The Ribosomal Operon Database (ROD): A full-length rDNA operon database derived from genome assemblies

Anders K. Krabberød,Embla Stokke,Ella Thoen,Inger Skrede,Håvard Kauserud
DOI: https://doi.org/10.1101/2024.04.19.590225
2024-04-30
Abstract:Current rDNA reference sequence databases are tailored towards shorter DNA markers, such as parts of the 16/18S marker or the ITS region. However, due to advances in long-read DNA sequencing technologies, longer stretches of the rDNA operon are increasingly used in environmental sequencing studies to increase the phylogenetic resolution. There is, therefore, a growing need for longer rDNA reference sequences. Here, we present the Ribosomal Operon Database (ROD), which includes eukaryotic full-length rDNA operons fished from publicly available genome assemblies. Full-length operons were detected in 34.1% of the 34,701 examined eukaryotic genome assemblies from NCBI. In most cases (53.1%), more than one operon variant was detected, which can be due to intragenomic operon copy variability, allelic variation in non-haploid genomes, or technical errors from the sequencing and assembly process. The highest copy number found was 5,947 in . In total, 453,697 unique operons were detected, with 69,480 operon variant clusters remaining after intragenomic clustering at 99% sequence identity. The operon length varied extensively across eukaryotes, ranging from 4,136 to 16,463 bp, which will lead to considerable PCR bias during amplification of the entire operon. Clustering the full-length operons revealed that the different parts (i.e., 18S, 28S, the hypervariable region V4 of 18S, and ITS) provide divergent taxonomic resolution, with 18S and the V4 region being the most conserved. The Ribosomal Operon Database (ROD) will be updated regularly to provide an increasing number of full-length rDNA operons to the scientific community.
Genomics
What problem does this paper attempt to address?

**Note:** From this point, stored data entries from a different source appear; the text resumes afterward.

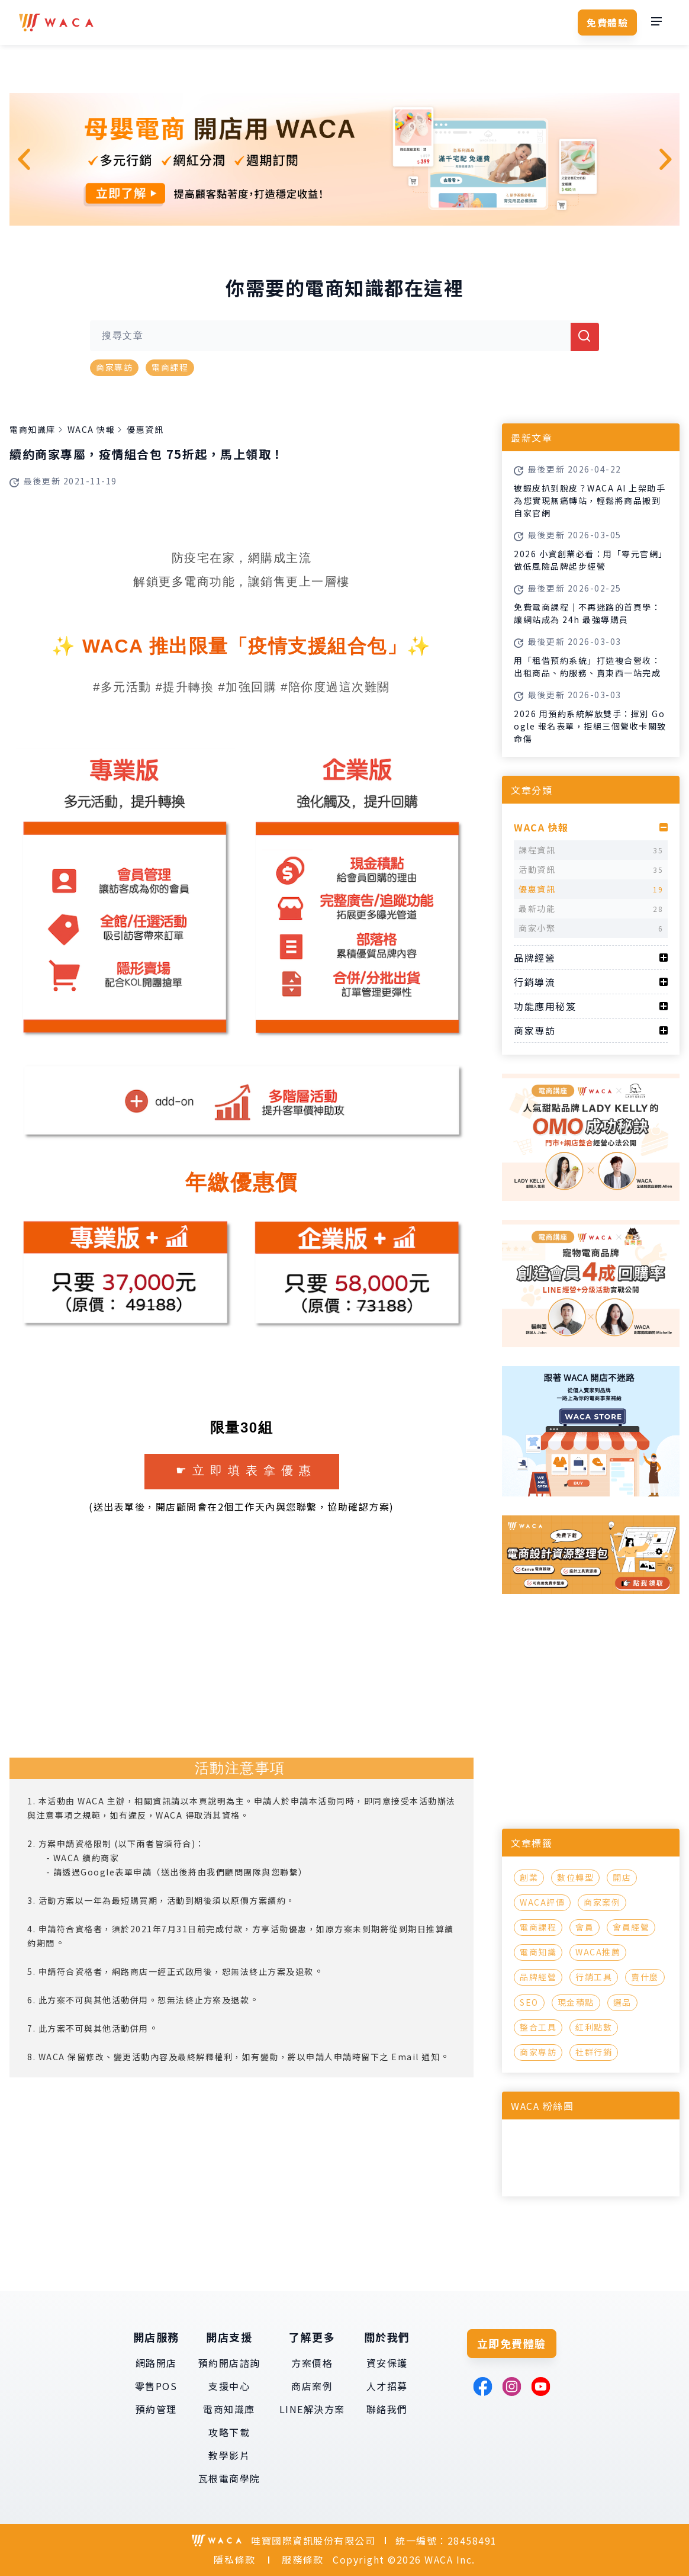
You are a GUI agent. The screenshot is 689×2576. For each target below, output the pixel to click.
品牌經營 (538, 1977)
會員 (584, 1927)
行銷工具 (593, 1977)
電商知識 (538, 1952)
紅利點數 (593, 2027)
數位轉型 (575, 1877)
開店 (622, 1877)
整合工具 (538, 2027)
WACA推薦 (597, 1952)
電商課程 (170, 367)
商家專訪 (114, 367)
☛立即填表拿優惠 (246, 1470)
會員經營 (631, 1927)
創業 (529, 1877)
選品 (622, 2002)
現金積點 (576, 2002)
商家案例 (602, 1902)
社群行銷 (593, 2052)
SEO (529, 2002)
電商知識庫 (32, 429)
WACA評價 (542, 1902)
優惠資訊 (145, 429)
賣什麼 (645, 1977)
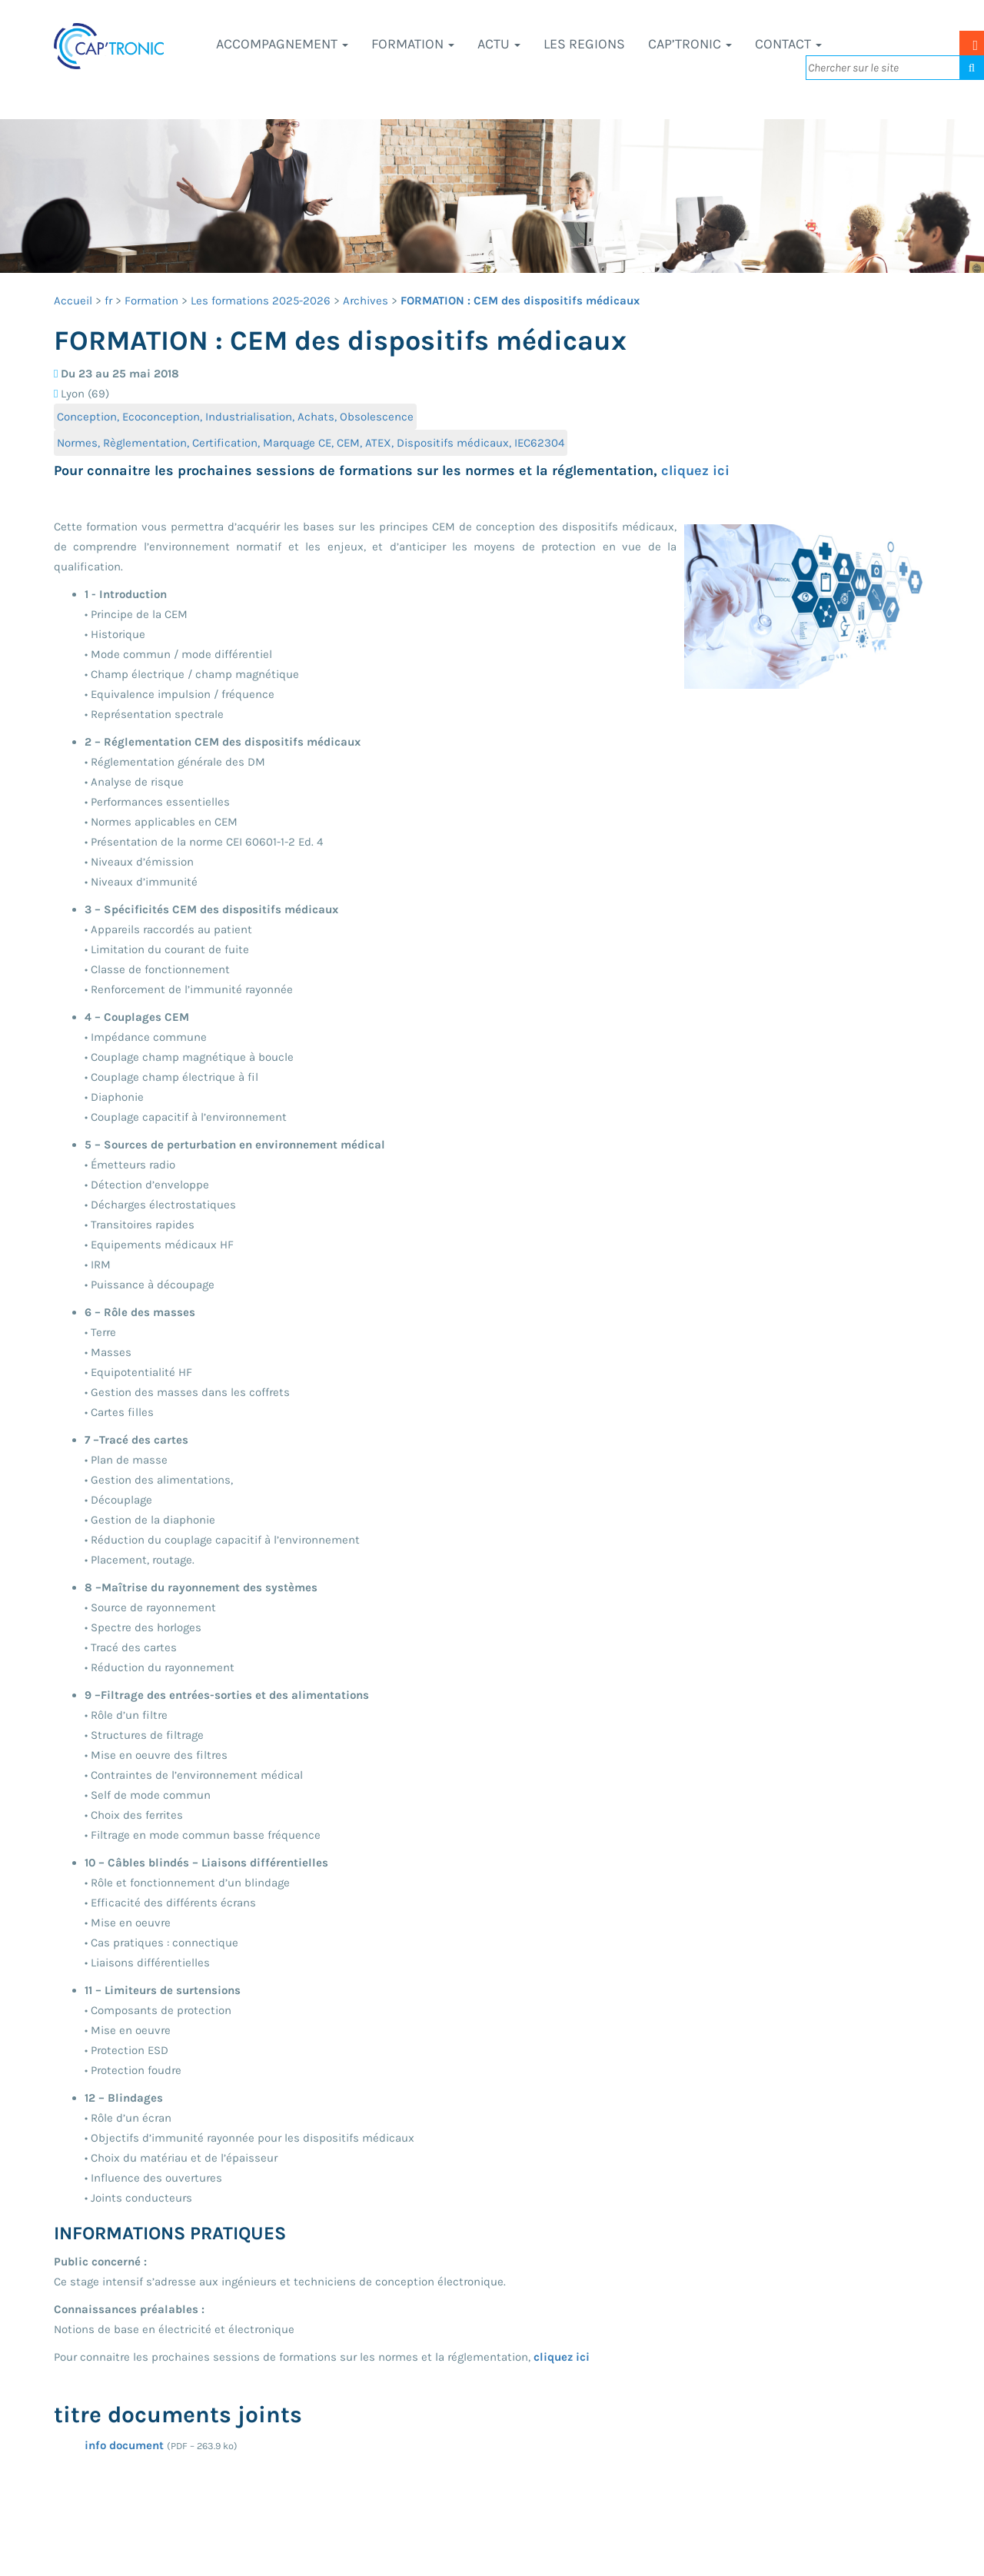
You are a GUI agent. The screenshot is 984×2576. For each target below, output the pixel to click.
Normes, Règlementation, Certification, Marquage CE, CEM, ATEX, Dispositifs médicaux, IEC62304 (310, 443)
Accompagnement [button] (282, 43)
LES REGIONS (584, 43)
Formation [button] (412, 43)
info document (124, 2445)
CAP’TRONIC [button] (690, 43)
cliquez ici (695, 470)
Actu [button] (498, 43)
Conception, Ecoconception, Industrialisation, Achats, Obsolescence (235, 417)
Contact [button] (788, 43)
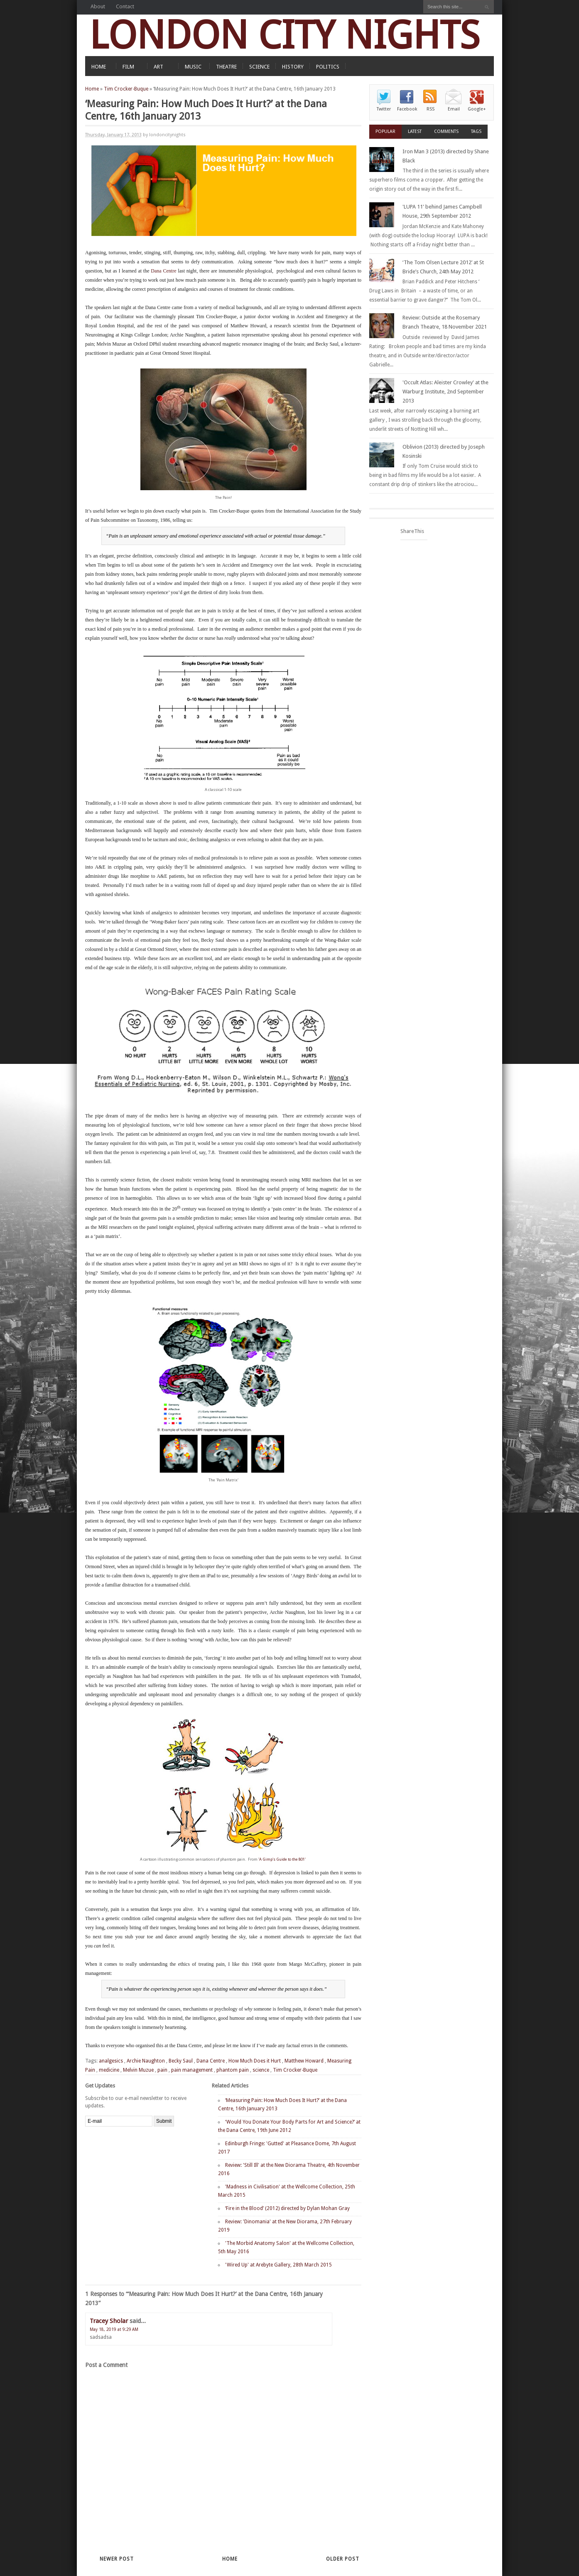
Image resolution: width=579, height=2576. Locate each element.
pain (162, 2070)
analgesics (111, 2061)
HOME (98, 67)
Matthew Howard (304, 2061)
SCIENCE (259, 67)
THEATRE (226, 67)
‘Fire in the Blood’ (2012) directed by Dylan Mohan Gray (287, 2208)
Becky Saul (181, 2061)
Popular (385, 131)
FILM (128, 67)
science (261, 2070)
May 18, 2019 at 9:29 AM (114, 2329)
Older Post (342, 2559)
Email (454, 109)
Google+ (477, 109)
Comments (446, 131)
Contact (125, 6)
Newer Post (117, 2559)
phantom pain (232, 2070)
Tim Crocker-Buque (126, 89)
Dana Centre (163, 271)
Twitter (384, 109)
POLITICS (327, 67)
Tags (476, 131)
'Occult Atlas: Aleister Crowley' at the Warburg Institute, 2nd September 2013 (445, 391)
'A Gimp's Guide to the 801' (282, 1859)
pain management (192, 2070)
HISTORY (293, 67)
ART (158, 67)
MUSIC (193, 67)
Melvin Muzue (138, 2070)
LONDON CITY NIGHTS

The paper aims to address the following issues: 1. **Insufficient existing databases**: Current rDNA reference sequence databases mainly target shorter DNA markers (such as partial regions of 16S/18S or ITS regions). With the development of long-read sequencing technologies, environmental sequencing studies require longer rDNA reference sequences to improve phylogenetic resolution. 2. **Establishing a comprehensive full-length rDNA database**: To meet this need, researchers have constructed the Ribosomal Operon Database (ROD), which includes full-length rDNA operon sequences of eukaryotes extracted from public genome assemblies. 3. **Exploring the variability and length changes of rDNA operons**: The paper provides a detailed analysis of the variability of rDNA operons in different eukaryotes, including copy number, length differences, and molecular variation levels. It also discusses how these factors affect phylogenetic analysis and DNA metabarcoding studies. In summary, the paper fills the gap of long-read rDNA reference sequences by constructing the ROD database and provides an in-depth understanding of the diversity of rDNA operons in different eukaryotes and their potential applications.